* WHAT THE TASK REQUIRES: Return every entry exactly.

*** Opening of AVAILABLE DATA ***

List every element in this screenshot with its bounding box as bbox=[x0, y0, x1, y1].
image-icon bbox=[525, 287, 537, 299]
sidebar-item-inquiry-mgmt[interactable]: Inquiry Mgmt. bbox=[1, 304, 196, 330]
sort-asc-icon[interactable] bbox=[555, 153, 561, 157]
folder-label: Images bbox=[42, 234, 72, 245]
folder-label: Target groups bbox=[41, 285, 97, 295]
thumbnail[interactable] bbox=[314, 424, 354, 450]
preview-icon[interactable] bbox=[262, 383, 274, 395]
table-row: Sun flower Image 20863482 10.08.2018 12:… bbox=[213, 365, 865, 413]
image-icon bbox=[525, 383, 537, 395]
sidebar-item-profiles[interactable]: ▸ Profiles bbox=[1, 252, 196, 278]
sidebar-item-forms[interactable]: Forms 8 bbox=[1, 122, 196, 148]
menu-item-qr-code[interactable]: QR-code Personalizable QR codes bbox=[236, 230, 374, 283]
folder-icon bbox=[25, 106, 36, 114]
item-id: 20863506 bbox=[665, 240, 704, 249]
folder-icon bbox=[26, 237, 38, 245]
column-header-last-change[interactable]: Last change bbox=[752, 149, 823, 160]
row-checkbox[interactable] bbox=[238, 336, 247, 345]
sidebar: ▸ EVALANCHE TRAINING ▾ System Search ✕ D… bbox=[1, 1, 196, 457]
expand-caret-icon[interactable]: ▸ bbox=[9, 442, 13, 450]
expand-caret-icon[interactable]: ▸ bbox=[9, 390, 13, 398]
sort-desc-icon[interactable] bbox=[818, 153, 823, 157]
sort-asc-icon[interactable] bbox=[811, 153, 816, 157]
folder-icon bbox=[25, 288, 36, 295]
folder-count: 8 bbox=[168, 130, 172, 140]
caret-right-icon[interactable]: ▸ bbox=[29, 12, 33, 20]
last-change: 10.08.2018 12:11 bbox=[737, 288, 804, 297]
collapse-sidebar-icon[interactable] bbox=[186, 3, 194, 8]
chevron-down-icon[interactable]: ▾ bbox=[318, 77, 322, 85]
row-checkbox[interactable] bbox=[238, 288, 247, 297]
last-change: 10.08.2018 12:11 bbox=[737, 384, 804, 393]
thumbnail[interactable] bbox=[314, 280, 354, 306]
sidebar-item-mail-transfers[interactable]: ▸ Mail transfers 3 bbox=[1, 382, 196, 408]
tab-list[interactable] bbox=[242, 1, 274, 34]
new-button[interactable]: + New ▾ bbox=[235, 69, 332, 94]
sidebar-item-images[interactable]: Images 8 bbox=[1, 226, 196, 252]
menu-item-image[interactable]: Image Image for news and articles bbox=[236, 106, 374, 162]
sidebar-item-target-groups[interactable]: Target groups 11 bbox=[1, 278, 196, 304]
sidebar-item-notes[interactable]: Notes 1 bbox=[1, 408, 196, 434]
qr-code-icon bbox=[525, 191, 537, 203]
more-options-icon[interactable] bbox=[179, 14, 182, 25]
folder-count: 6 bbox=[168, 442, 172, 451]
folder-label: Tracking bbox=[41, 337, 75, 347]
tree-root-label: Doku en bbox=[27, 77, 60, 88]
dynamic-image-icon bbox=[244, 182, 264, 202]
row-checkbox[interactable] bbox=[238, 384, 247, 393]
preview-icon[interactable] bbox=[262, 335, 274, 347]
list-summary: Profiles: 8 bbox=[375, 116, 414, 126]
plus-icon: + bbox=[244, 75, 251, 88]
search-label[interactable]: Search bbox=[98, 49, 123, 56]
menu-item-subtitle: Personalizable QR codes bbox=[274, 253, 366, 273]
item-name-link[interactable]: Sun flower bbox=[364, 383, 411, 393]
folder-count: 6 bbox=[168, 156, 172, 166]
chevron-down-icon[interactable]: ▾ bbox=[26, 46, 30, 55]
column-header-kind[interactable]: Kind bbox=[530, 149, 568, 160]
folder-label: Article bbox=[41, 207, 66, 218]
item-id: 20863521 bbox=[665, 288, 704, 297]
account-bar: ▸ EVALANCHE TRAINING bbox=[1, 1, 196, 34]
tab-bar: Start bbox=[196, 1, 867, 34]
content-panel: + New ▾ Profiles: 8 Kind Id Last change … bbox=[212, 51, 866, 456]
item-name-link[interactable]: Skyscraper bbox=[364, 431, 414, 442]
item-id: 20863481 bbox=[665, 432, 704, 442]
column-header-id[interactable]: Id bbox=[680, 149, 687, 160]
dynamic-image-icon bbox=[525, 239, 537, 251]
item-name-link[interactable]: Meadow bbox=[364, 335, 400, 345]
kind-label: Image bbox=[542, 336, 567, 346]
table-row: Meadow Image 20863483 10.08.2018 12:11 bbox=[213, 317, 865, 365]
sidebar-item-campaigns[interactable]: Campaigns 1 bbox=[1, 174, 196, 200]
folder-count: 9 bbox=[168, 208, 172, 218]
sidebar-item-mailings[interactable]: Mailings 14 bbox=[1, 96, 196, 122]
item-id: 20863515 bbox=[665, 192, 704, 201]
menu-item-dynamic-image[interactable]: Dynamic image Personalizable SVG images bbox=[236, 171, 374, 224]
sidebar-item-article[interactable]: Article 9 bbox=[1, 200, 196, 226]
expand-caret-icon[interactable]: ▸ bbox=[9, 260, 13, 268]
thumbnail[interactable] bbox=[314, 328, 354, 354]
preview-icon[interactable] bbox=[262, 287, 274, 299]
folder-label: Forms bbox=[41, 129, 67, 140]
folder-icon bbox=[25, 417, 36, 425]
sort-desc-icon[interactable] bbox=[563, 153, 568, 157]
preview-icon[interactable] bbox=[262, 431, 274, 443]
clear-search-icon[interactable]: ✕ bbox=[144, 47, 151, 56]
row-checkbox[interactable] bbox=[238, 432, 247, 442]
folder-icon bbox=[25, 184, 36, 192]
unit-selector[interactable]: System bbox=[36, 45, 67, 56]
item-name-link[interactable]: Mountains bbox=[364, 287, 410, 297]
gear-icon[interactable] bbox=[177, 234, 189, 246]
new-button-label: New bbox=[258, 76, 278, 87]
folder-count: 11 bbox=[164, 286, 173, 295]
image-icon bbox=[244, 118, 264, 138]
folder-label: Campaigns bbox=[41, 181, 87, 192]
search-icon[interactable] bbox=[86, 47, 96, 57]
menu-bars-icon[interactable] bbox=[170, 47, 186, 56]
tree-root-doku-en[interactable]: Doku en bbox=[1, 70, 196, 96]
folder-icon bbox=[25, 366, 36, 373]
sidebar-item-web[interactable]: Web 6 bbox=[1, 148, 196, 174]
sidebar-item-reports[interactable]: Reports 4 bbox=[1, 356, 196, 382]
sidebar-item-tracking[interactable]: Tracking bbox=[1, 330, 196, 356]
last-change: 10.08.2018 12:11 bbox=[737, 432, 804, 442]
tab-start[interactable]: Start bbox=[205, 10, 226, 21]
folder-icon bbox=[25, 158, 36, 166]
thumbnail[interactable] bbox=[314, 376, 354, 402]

*** Close of AVAILABLE DATA ***

* TASK RESULT:
List every element in this screenshot with its bounding box as bbox=[x0, y0, x1, y1].
image-icon bbox=[525, 287, 537, 299]
sidebar-item-inquiry-mgmt[interactable]: Inquiry Mgmt. bbox=[1, 304, 196, 330]
sort-asc-icon[interactable] bbox=[555, 153, 561, 157]
folder-label: Images bbox=[42, 234, 72, 245]
folder-label: Target groups bbox=[41, 285, 97, 295]
thumbnail[interactable] bbox=[314, 424, 354, 450]
preview-icon[interactable] bbox=[262, 383, 274, 395]
table-row: Sun flower Image 20863482 10.08.2018 12:… bbox=[213, 365, 865, 413]
image-icon bbox=[525, 383, 537, 395]
sidebar-item-profiles[interactable]: ▸ Profiles bbox=[1, 252, 196, 278]
sidebar-item-forms[interactable]: Forms 8 bbox=[1, 122, 196, 148]
menu-item-qr-code[interactable]: QR-code Personalizable QR codes bbox=[236, 230, 374, 283]
folder-icon bbox=[25, 106, 36, 114]
item-id: 20863506 bbox=[665, 240, 704, 249]
folder-icon bbox=[26, 237, 38, 245]
column-header-last-change[interactable]: Last change bbox=[752, 149, 823, 160]
row-checkbox[interactable] bbox=[238, 336, 247, 345]
sidebar: ▸ EVALANCHE TRAINING ▾ System Search ✕ D… bbox=[1, 1, 196, 457]
expand-caret-icon[interactable]: ▸ bbox=[9, 442, 13, 450]
expand-caret-icon[interactable]: ▸ bbox=[9, 390, 13, 398]
sort-desc-icon[interactable] bbox=[818, 153, 823, 157]
sort-asc-icon[interactable] bbox=[811, 153, 816, 157]
folder-icon bbox=[25, 288, 36, 295]
folder-count: 8 bbox=[168, 130, 172, 140]
caret-right-icon[interactable]: ▸ bbox=[29, 12, 33, 20]
last-change: 10.08.2018 12:11 bbox=[737, 288, 804, 297]
collapse-sidebar-icon[interactable] bbox=[186, 3, 194, 8]
chevron-down-icon[interactable]: ▾ bbox=[318, 77, 322, 85]
row-checkbox[interactable] bbox=[238, 288, 247, 297]
last-change: 10.08.2018 12:11 bbox=[737, 384, 804, 393]
thumbnail[interactable] bbox=[314, 280, 354, 306]
sidebar-item-mail-transfers[interactable]: ▸ Mail transfers 3 bbox=[1, 382, 196, 408]
tab-list[interactable] bbox=[242, 1, 274, 34]
new-button[interactable]: + New ▾ bbox=[235, 69, 332, 94]
sidebar-item-images[interactable]: Images 8 bbox=[1, 226, 196, 252]
menu-item-image[interactable]: Image Image for news and articles bbox=[236, 106, 374, 162]
sidebar-item-target-groups[interactable]: Target groups 11 bbox=[1, 278, 196, 304]
sidebar-item-notes[interactable]: Notes 1 bbox=[1, 408, 196, 434]
qr-code-icon bbox=[525, 191, 537, 203]
more-options-icon[interactable] bbox=[179, 14, 182, 25]
folder-count: 6 bbox=[168, 442, 172, 451]
folder-label: Tracking bbox=[41, 337, 75, 347]
tree-root-label: Doku en bbox=[27, 77, 60, 88]
dynamic-image-icon bbox=[244, 182, 264, 202]
row-checkbox[interactable] bbox=[238, 384, 247, 393]
preview-icon[interactable] bbox=[262, 335, 274, 347]
list-summary: Profiles: 8 bbox=[375, 116, 414, 126]
plus-icon: + bbox=[244, 75, 251, 88]
search-label[interactable]: Search bbox=[98, 49, 123, 56]
menu-item-subtitle: Personalizable QR codes bbox=[274, 253, 366, 273]
item-name-link[interactable]: Sun flower bbox=[364, 383, 411, 393]
folder-count: 6 bbox=[168, 156, 172, 166]
chevron-down-icon[interactable]: ▾ bbox=[26, 46, 30, 55]
column-header-kind[interactable]: Kind bbox=[530, 149, 568, 160]
folder-label: Article bbox=[41, 207, 66, 218]
item-id: 20863521 bbox=[665, 288, 704, 297]
account-bar: ▸ EVALANCHE TRAINING bbox=[1, 1, 196, 34]
tab-bar: Start bbox=[196, 1, 867, 34]
content-panel: + New ▾ Profiles: 8 Kind Id Last change … bbox=[212, 51, 866, 456]
item-name-link[interactable]: Skyscraper bbox=[364, 431, 414, 442]
item-id: 20863481 bbox=[665, 432, 704, 442]
column-header-id[interactable]: Id bbox=[680, 149, 687, 160]
dynamic-image-icon bbox=[525, 239, 537, 251]
item-name-link[interactable]: Meadow bbox=[364, 335, 400, 345]
kind-label: Image bbox=[542, 336, 567, 346]
table-row: Meadow Image 20863483 10.08.2018 12:11 bbox=[213, 317, 865, 365]
sidebar-item-campaigns[interactable]: Campaigns 1 bbox=[1, 174, 196, 200]
folder-count: 9 bbox=[168, 208, 172, 218]
sidebar-item-mailings[interactable]: Mailings 14 bbox=[1, 96, 196, 122]
item-id: 20863515 bbox=[665, 192, 704, 201]
menu-item-dynamic-image[interactable]: Dynamic image Personalizable SVG images bbox=[236, 171, 374, 224]
sidebar-item-article[interactable]: Article 9 bbox=[1, 200, 196, 226]
expand-caret-icon[interactable]: ▸ bbox=[9, 260, 13, 268]
thumbnail[interactable] bbox=[314, 328, 354, 354]
preview-icon[interactable] bbox=[262, 287, 274, 299]
folder-label: Forms bbox=[41, 129, 67, 140]
folder-icon bbox=[25, 417, 36, 425]
sort-desc-icon[interactable] bbox=[563, 153, 568, 157]
preview-icon[interactable] bbox=[262, 431, 274, 443]
clear-search-icon[interactable]: ✕ bbox=[144, 47, 151, 56]
row-checkbox[interactable] bbox=[238, 432, 247, 442]
folder-icon bbox=[25, 184, 36, 192]
unit-selector[interactable]: System bbox=[36, 45, 67, 56]
item-name-link[interactable]: Mountains bbox=[364, 287, 410, 297]
gear-icon[interactable] bbox=[177, 234, 189, 246]
new-button-label: New bbox=[258, 76, 278, 87]
folder-count: 11 bbox=[164, 286, 173, 295]
image-icon bbox=[244, 118, 264, 138]
folder-label: Campaigns bbox=[41, 181, 87, 192]
search-icon[interactable] bbox=[86, 47, 96, 57]
menu-bars-icon[interactable] bbox=[170, 47, 186, 56]
tree-root-doku-en[interactable]: Doku en bbox=[1, 70, 196, 96]
folder-icon bbox=[25, 366, 36, 373]
sidebar-item-web[interactable]: Web 6 bbox=[1, 148, 196, 174]
sidebar-item-reports[interactable]: Reports 4 bbox=[1, 356, 196, 382]
sidebar-item-tracking[interactable]: Tracking bbox=[1, 330, 196, 356]
last-change: 10.08.2018 12:11 bbox=[737, 432, 804, 442]
tab-start[interactable]: Start bbox=[205, 10, 226, 21]
folder-icon bbox=[25, 158, 36, 166]
thumbnail[interactable] bbox=[314, 376, 354, 402]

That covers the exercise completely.